▸ **EXERCISE DESCRIPTION**: Reproduce the following records exactly from the line containing "Gustavo Petro alerta" onward, ending with the last line and including it.

Extracted page text data
━━━
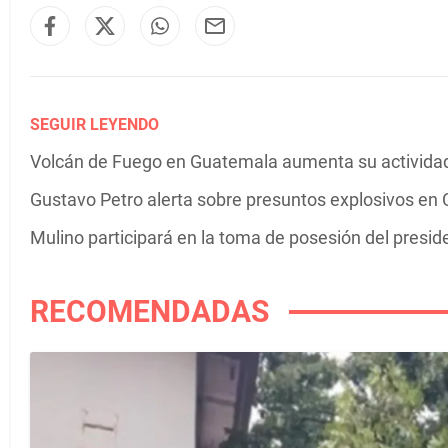
SEGUIR LEYENDO
Volcán de Fuego en Guatemala aumenta su actividad 
Gustavo Petro alerta sobre presuntos explosivos en C
Mulino participará en la toma de posesión del presi
RECOMENDADAS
━━━
▸ **WRITTEN ANSWER**:
Gustavo Petro alerta sobre presuntos explosivos en C
Mulino participará en la toma de posesión del presi
RECOMENDADAS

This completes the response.